> **Description of the task**
Give back each record precisely, pictures excluded.

> **Supplied material**
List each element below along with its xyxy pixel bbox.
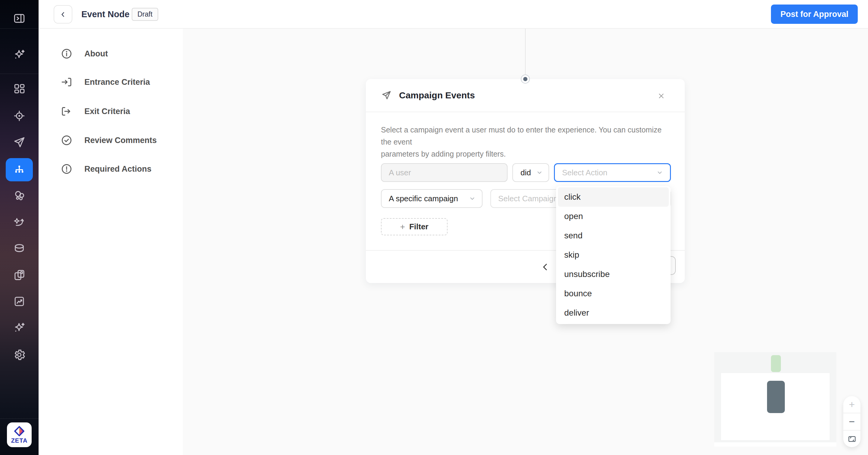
app-root: Event Node Draft Post for Approval bbox=[0, 0, 868, 455]
dropdown-option-deliver[interactable]: deliver bbox=[558, 303, 669, 322]
send-icon[interactable] bbox=[12, 136, 26, 149]
node-connector-handle[interactable] bbox=[521, 75, 530, 84]
copy-stack-icon[interactable] bbox=[12, 268, 26, 282]
panel-toggle-icon[interactable] bbox=[12, 11, 26, 25]
dropdown-option-unsubscribe[interactable]: unsubscribe bbox=[558, 265, 669, 284]
add-filter-button[interactable]: + Filter bbox=[381, 218, 447, 235]
node-settings-nav: About Entrance Criteria Exit Criteria Re… bbox=[38, 29, 183, 455]
status-badge: Draft bbox=[132, 8, 158, 21]
plus-icon: + bbox=[400, 222, 405, 232]
app-rail: ZETA bbox=[0, 0, 38, 455]
nav-item-exit-criteria[interactable]: Exit Criteria bbox=[38, 102, 183, 120]
page-title: Event Node bbox=[82, 0, 130, 29]
close-button[interactable] bbox=[656, 91, 666, 101]
close-icon bbox=[657, 92, 665, 100]
dropdown-option-click[interactable]: click bbox=[558, 188, 669, 207]
dashboard-icon[interactable] bbox=[12, 82, 26, 96]
verb-select[interactable]: did bbox=[513, 163, 549, 182]
ai-sparkle-icon[interactable] bbox=[12, 48, 26, 62]
info-icon bbox=[60, 47, 73, 60]
modal-title: Campaign Events bbox=[399, 90, 475, 101]
sparkles-icon[interactable] bbox=[12, 321, 26, 335]
action-dropdown-menu: click open send skip unsubscribe bounce … bbox=[556, 186, 671, 324]
minimap-node-green bbox=[771, 355, 781, 372]
campaign-scope-select[interactable]: A specific campaign bbox=[381, 189, 483, 208]
alert-circle-icon bbox=[60, 163, 73, 175]
minimap-area bbox=[714, 352, 836, 442]
previous-step-button[interactable] bbox=[539, 258, 552, 276]
target-icon[interactable] bbox=[12, 109, 26, 123]
chevron-left-icon bbox=[59, 11, 67, 18]
zeta-wordmark: ZETA bbox=[11, 437, 28, 444]
chevron-down-icon bbox=[536, 169, 543, 176]
dropdown-option-skip[interactable]: skip bbox=[558, 245, 669, 265]
journey-path-icon[interactable] bbox=[12, 215, 26, 229]
modal-header: Campaign Events bbox=[366, 79, 685, 112]
nav-item-label: About bbox=[84, 49, 108, 59]
dropdown-option-send[interactable]: send bbox=[558, 226, 669, 245]
fit-view-button[interactable] bbox=[843, 430, 861, 447]
nav-item-about[interactable]: About bbox=[38, 45, 183, 63]
zoom-out-button[interactable]: − bbox=[843, 413, 861, 430]
dropdown-option-open[interactable]: open bbox=[558, 207, 669, 226]
nav-item-label: Required Actions bbox=[84, 165, 152, 174]
sitemap-icon bbox=[13, 163, 26, 176]
modal-description: Select a campaign event a user must do t… bbox=[381, 124, 672, 160]
nav-item-label: Entrance Criteria bbox=[84, 78, 150, 87]
nav-item-required-actions[interactable]: Required Actions bbox=[38, 160, 183, 178]
action-select[interactable]: Select Action bbox=[554, 163, 671, 182]
nav-item-review-comments[interactable]: Review Comments bbox=[38, 131, 183, 149]
rail-divider bbox=[0, 28, 38, 29]
node-connector-line bbox=[525, 29, 526, 76]
enter-icon bbox=[60, 76, 73, 88]
fit-view-icon bbox=[847, 434, 857, 444]
chevron-down-icon bbox=[469, 195, 476, 202]
rail-divider bbox=[0, 74, 38, 74]
database-icon[interactable] bbox=[12, 241, 26, 255]
chevron-left-icon bbox=[541, 262, 550, 272]
check-circle-icon bbox=[60, 134, 73, 147]
canvas-minimap[interactable] bbox=[714, 352, 836, 447]
back-button[interactable] bbox=[54, 5, 72, 24]
post-for-approval-button[interactable]: Post for Approval bbox=[771, 4, 858, 24]
zeta-diamond-icon bbox=[13, 425, 25, 437]
zeta-logo[interactable]: ZETA bbox=[7, 422, 32, 447]
zoom-in-button[interactable]: + bbox=[843, 396, 861, 413]
exit-icon bbox=[60, 105, 73, 118]
settings-gear-icon[interactable] bbox=[12, 348, 26, 362]
nav-item-entrance-criteria[interactable]: Entrance Criteria bbox=[38, 73, 183, 91]
top-header: Event Node Draft Post for Approval bbox=[38, 0, 868, 29]
dropdown-option-bounce[interactable]: bounce bbox=[558, 284, 669, 303]
send-icon bbox=[381, 90, 392, 101]
nav-item-label: Review Comments bbox=[84, 136, 157, 145]
rail-divider bbox=[0, 419, 38, 419]
chevron-down-icon bbox=[656, 169, 663, 176]
journeys-active-item[interactable] bbox=[6, 158, 33, 181]
nav-item-label: Exit Criteria bbox=[84, 107, 130, 116]
minimap-node-gray bbox=[767, 381, 785, 413]
zoom-controls: + − bbox=[843, 396, 861, 447]
segments-icon[interactable] bbox=[12, 189, 26, 202]
report-icon[interactable] bbox=[12, 294, 26, 308]
subject-input: A user bbox=[381, 163, 507, 182]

> **Written answer**
List each element below along with its xyxy pixel bbox.
app-root: Event Node Draft Post for Approval bbox=[0, 0, 868, 455]
dropdown-option-deliver[interactable]: deliver bbox=[558, 303, 669, 322]
send-icon[interactable] bbox=[12, 136, 26, 149]
node-connector-handle[interactable] bbox=[521, 75, 530, 84]
copy-stack-icon[interactable] bbox=[12, 268, 26, 282]
panel-toggle-icon[interactable] bbox=[12, 11, 26, 25]
dropdown-option-unsubscribe[interactable]: unsubscribe bbox=[558, 265, 669, 284]
add-filter-button[interactable]: + Filter bbox=[381, 218, 447, 235]
node-settings-nav: About Entrance Criteria Exit Criteria Re… bbox=[38, 29, 183, 455]
status-badge: Draft bbox=[132, 8, 158, 21]
plus-icon: + bbox=[400, 222, 405, 232]
app-rail: ZETA bbox=[0, 0, 38, 455]
nav-item-exit-criteria[interactable]: Exit Criteria bbox=[38, 102, 183, 120]
page-title: Event Node bbox=[82, 0, 130, 29]
close-button[interactable] bbox=[656, 91, 666, 101]
close-icon bbox=[657, 92, 665, 100]
dropdown-option-click[interactable]: click bbox=[558, 188, 669, 207]
dashboard-icon[interactable] bbox=[12, 82, 26, 96]
verb-select[interactable]: did bbox=[513, 163, 549, 182]
ai-sparkle-icon[interactable] bbox=[12, 48, 26, 62]
info-icon bbox=[60, 47, 73, 60]
modal-title: Campaign Events bbox=[399, 90, 475, 101]
sparkles-icon[interactable] bbox=[12, 321, 26, 335]
action-dropdown-menu: click open send skip unsubscribe bounce … bbox=[556, 186, 671, 324]
minimap-node-green bbox=[771, 355, 781, 372]
campaign-scope-select[interactable]: A specific campaign bbox=[381, 189, 483, 208]
alert-circle-icon bbox=[60, 163, 73, 175]
minimap-area bbox=[714, 352, 836, 442]
previous-step-button[interactable] bbox=[539, 258, 552, 276]
target-icon[interactable] bbox=[12, 109, 26, 123]
chevron-left-icon bbox=[59, 11, 67, 18]
zeta-wordmark: ZETA bbox=[11, 437, 28, 444]
chevron-down-icon bbox=[536, 169, 543, 176]
dropdown-option-skip[interactable]: skip bbox=[558, 245, 669, 265]
journey-path-icon[interactable] bbox=[12, 215, 26, 229]
modal-header: Campaign Events bbox=[366, 79, 685, 112]
nav-item-label: About bbox=[84, 49, 108, 59]
dropdown-option-send[interactable]: send bbox=[558, 226, 669, 245]
fit-view-button[interactable] bbox=[843, 430, 861, 447]
nav-item-about[interactable]: About bbox=[38, 45, 183, 63]
zoom-out-button[interactable]: − bbox=[843, 413, 861, 430]
dropdown-option-open[interactable]: open bbox=[558, 207, 669, 226]
nav-item-label: Required Actions bbox=[84, 165, 152, 174]
sitemap-icon bbox=[13, 163, 26, 176]
modal-description: Select a campaign event a user must do t… bbox=[381, 124, 672, 160]
nav-item-label: Entrance Criteria bbox=[84, 78, 150, 87]
nav-item-required-actions[interactable]: Required Actions bbox=[38, 160, 183, 178]
action-select[interactable]: Select Action bbox=[554, 163, 671, 182]
nav-item-review-comments[interactable]: Review Comments bbox=[38, 131, 183, 149]
rail-divider bbox=[0, 28, 38, 29]
node-connector-line bbox=[525, 29, 526, 76]
enter-icon bbox=[60, 76, 73, 88]
fit-view-icon bbox=[847, 434, 857, 444]
chevron-down-icon bbox=[469, 195, 476, 202]
rail-divider bbox=[0, 74, 38, 74]
database-icon[interactable] bbox=[12, 241, 26, 255]
chevron-left-icon bbox=[541, 262, 550, 272]
check-circle-icon bbox=[60, 134, 73, 147]
canvas-minimap[interactable] bbox=[714, 352, 836, 447]
back-button[interactable] bbox=[54, 5, 72, 24]
post-for-approval-button[interactable]: Post for Approval bbox=[771, 4, 858, 24]
zeta-diamond-icon bbox=[13, 425, 25, 437]
zeta-logo[interactable]: ZETA bbox=[7, 422, 32, 447]
zoom-in-button[interactable]: + bbox=[843, 396, 861, 413]
exit-icon bbox=[60, 105, 73, 118]
settings-gear-icon[interactable] bbox=[12, 348, 26, 362]
nav-item-entrance-criteria[interactable]: Entrance Criteria bbox=[38, 73, 183, 91]
top-header: Event Node Draft Post for Approval bbox=[38, 0, 868, 29]
dropdown-option-bounce[interactable]: bounce bbox=[558, 284, 669, 303]
send-icon bbox=[381, 90, 392, 101]
nav-item-label: Review Comments bbox=[84, 136, 157, 145]
rail-divider bbox=[0, 419, 38, 419]
chevron-down-icon bbox=[656, 169, 663, 176]
journeys-active-item[interactable] bbox=[6, 158, 33, 181]
nav-item-label: Exit Criteria bbox=[84, 107, 130, 116]
minimap-node-gray bbox=[767, 381, 785, 413]
zoom-controls: + − bbox=[843, 396, 861, 447]
segments-icon[interactable] bbox=[12, 189, 26, 202]
report-icon[interactable] bbox=[12, 294, 26, 308]
subject-input: A user bbox=[381, 163, 507, 182]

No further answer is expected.